I want to leave my home town better than when I found it

Click to follow
The Independent Online

It genuinely feels humbling to have been trusted by so many people to be a voice for them in the corridors of power.

Across Scotland, people are so politically educated; they aren’t interested in your age or your gender. I can’t help what age I am, but what people have recognised is the quality of the arguments that all the parties made.

The reason that we’ve seen such a strong surge toward the SNP is because we do have quality of argument and we’re listening to people and pursuing policies that people want to see.

What people are looking for in their representatives is ordinary people, folk that understand what’s happening and understand the issues – but more importantly, people you can engage with. Parliament has been filled with out-of-touch politicians who are often self-serving and  self-interested.

The SNP’s campaign was a positive campaign. We weren’t interested in just constantly slagging other parties off. What we wanted to do was say: “This is what we stand for and this is what we’re trying to argue for.”

Ordinary working folk, and especially those out of work, are feeling the squeeze more than anybody else. People are suffering from it and they were voting to see an end to that, to see a change. The SNP were the only party offering that.

Renfrewshire has got some of the worst poverty in Scotland. We’ve got people who are relying on food banks. There are people who are in work and find themselves in food banks and that’s just wrong.

The SNP’s success has shown that Scottish voters are not susceptible to simple political spin any more. People are so switched on and so educated that they want cold, hard facts and they can see through all the gutter campaigning and mudslinging tactics.
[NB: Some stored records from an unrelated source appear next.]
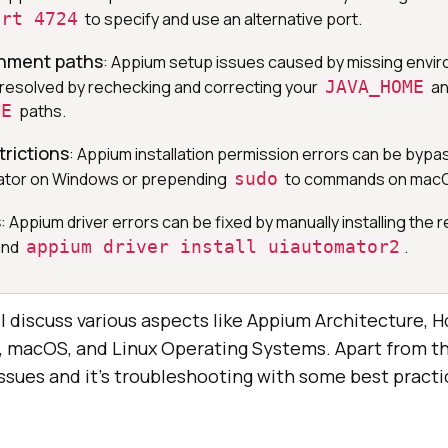
ort 4724
to specify and use an alternative port.
onment paths
: Appium setup issues caused by missing envi
 resolved by rechecking and correcting your
JAVA_HOME
an
ME
paths.
trictions
: Appium installation permission errors can be bypa
rator on Windows or prepending
sudo
to commands on macOS
s
: Appium driver errors can be fixed by manually installing the r
and
appium driver install uiautomator2
.
ill discuss various aspects like Appium Architecture, H
macOS, and Linux Operating Systems. Apart from this
ues and it’s troubleshooting with some best practi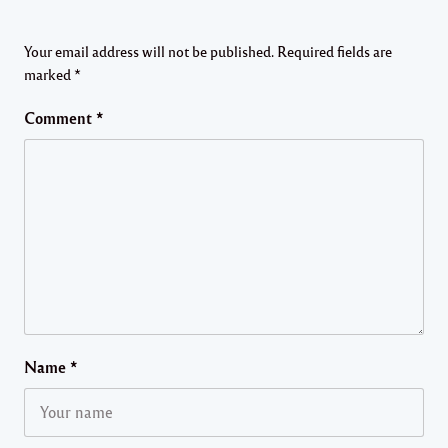
Your email address will not be published.
Required fields are
marked
*
Comment
*
Name
*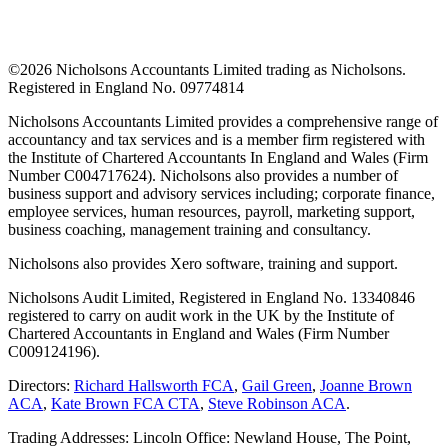
©
2026 Nicholsons Accountants Limited trading as Nicholsons.
Registered in England No. 09774814
Nicholsons Accountants Limited provides a comprehensive range of
accountancy and tax services and is a member firm registered with
the Institute of Chartered Accountants In England and Wales (Firm
Number C004717624). Nicholsons also provides a number of
business support and advisory services including; corporate finance,
employee services, human resources, payroll, marketing support,
business coaching, management training and consultancy.
Nicholsons also provides Xero software, training and support.
Nicholsons Audit Limited, Registered in England No. 13340846
registered to carry on audit work in the UK by the Institute of
Chartered Accountants in England and Wales (Firm Number
C009124196).
Directors:
Richard Hallsworth FCA
,
Gail Green
,
Joanne Brown
ACA
,
Kate Brown FCA CTA
,
Steve Robinson ACA
.
Trading Addresses: Lincoln Office: Newland House, The Point,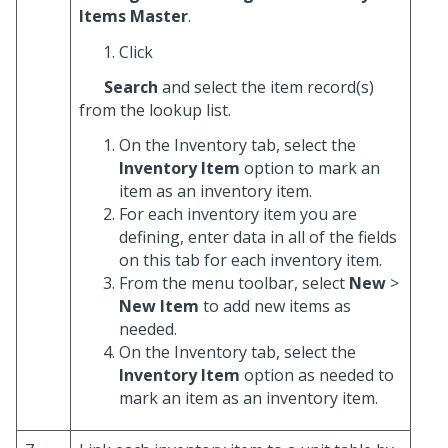
Items Master
.
Click
Search
and select the item record(s)
from the lookup list.
On the Inventory tab, select the
Inventory Item
option to mark an
item as an inventory item.
For each inventory item you are
defining, enter data in all of the fields
on this tab for each inventory item.
From the menu toolbar, select
New
>
New Item
to add new items as
needed.
On the Inventory tab, select the
Inventory Item
option as needed to
mark an item as an inventory item.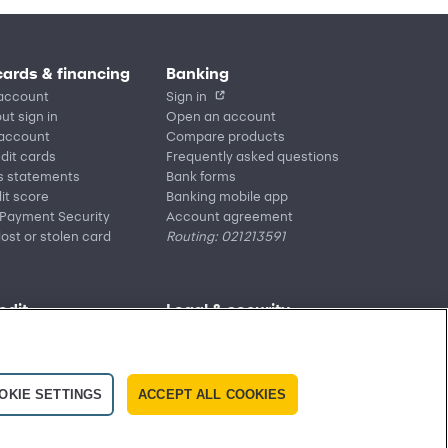
cards & financing
Banking
account
Sign in
ut sign in
Open an account
 account
Compare products
edit cards
Frequently asked questions
s statements
Bank forms
it score
Banking mobile app
 Payment Security
Account agreement
lost or stolen card
Routing: 021213591
edit
Legal & security
Accessibility
it mobile app
Privacy
re providers
Washington My Health My Data
ly asked questions
CA Residents – Do Not
OKIE SETTINGS
ACCEPT ALL COOKIES
Sell/Share
Cardholder agreements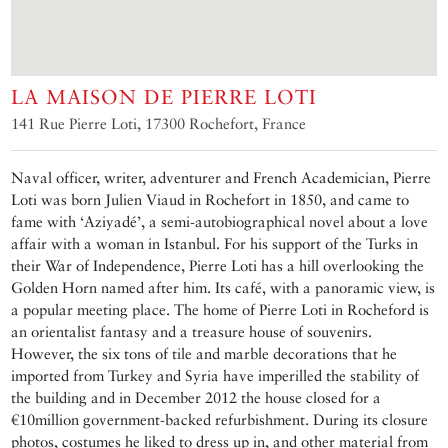
LA MAISON DE PIERRE LOTI
141 Rue Pierre Loti, 17300 Rochefort, France
Naval officer, writer, adventurer and French Academician, Pierre
Loti was born Julien Viaud in Rochefort in 1850, and came to
fame with ‘Aziyadé’, a semi-autobiographical novel about a love
affair with a woman in Istanbul. For his support of the Turks in
their War of Independence, Pierre Loti has a hill overlooking the
Golden Horn named after him. Its café, with a panoramic view, is
a popular meeting place. The home of Pierre Loti in Rocheford is
an orientalist fantasy and a treasure house of souvenirs.
However, the six tons of tile and marble decorations that he
imported from Turkey and Syria have imperilled the stability of
the building and in December 2012 the house closed for a
€10million government-backed refurbishment. During its closure
photos, costumes he liked to dress up in, and other material from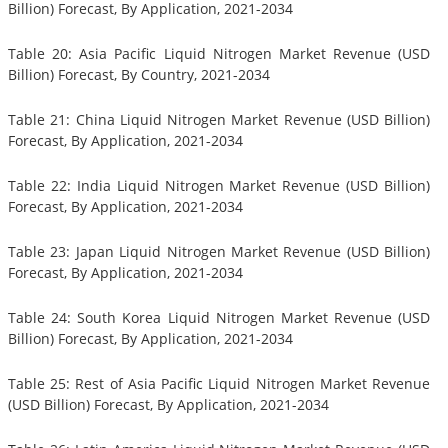
Billion) Forecast, By Application, 2021-2034
Table 20: Asia Pacific Liquid Nitrogen Market Revenue (USD
Billion) Forecast, By Country, 2021-2034
Table 21: China Liquid Nitrogen Market Revenue (USD Billion)
Forecast, By Application, 2021-2034
Table 22: India Liquid Nitrogen Market Revenue (USD Billion)
Forecast, By Application, 2021-2034
Table 23: Japan Liquid Nitrogen Market Revenue (USD Billion)
Forecast, By Application, 2021-2034
Table 24: South Korea Liquid Nitrogen Market Revenue (USD
Billion) Forecast, By Application, 2021-2034
Table 25: Rest of Asia Pacific Liquid Nitrogen Market Revenue
(USD Billion) Forecast, By Application, 2021-2034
The problem with Westminster and with the Labour Party is that they became very out of touch with people; they took voters for granted.

Mhairi Black, Britain's youngest member of parliament since 1667, greets Labour candidate Douglas Alexander during the declaration of the general election results for Paisley and Renfrewshire South


We were promised an awful lot during the referendum. We have to make sure that Scotland gets a strong voice so we can get what we were promised. As has been made clear by Nicola Sturgeon and the SNP, these newly elected MPs will not decide when there will be another referendum – the people will decide that. The job of the SNP MPs is to try to make Westminster work in the best way it can.

People have voted to maintain this Union, so we want to represent people, and if we want to genuinely be a voice for Scotland, we need to work our hardest to make sure we can make this system the best it can be.

I was asked during the campaign: “What’s the ultimate goal for you?” Genuinely, it’s just if in five years’ time I can look at my home town and say  that it is better than it was when I found it, then that’ll be a success.

I intend to be in London as much as is necessary. I would also like to be in my own constituency as much as possible because ny feeling is that Douglas Alexander would appear very vocal during election time and then disappear to London, with his presence not being felt for another five years. That’s what I think has been wrong in many constituencies across Scotland, so I wouldn’t like to fall into that category.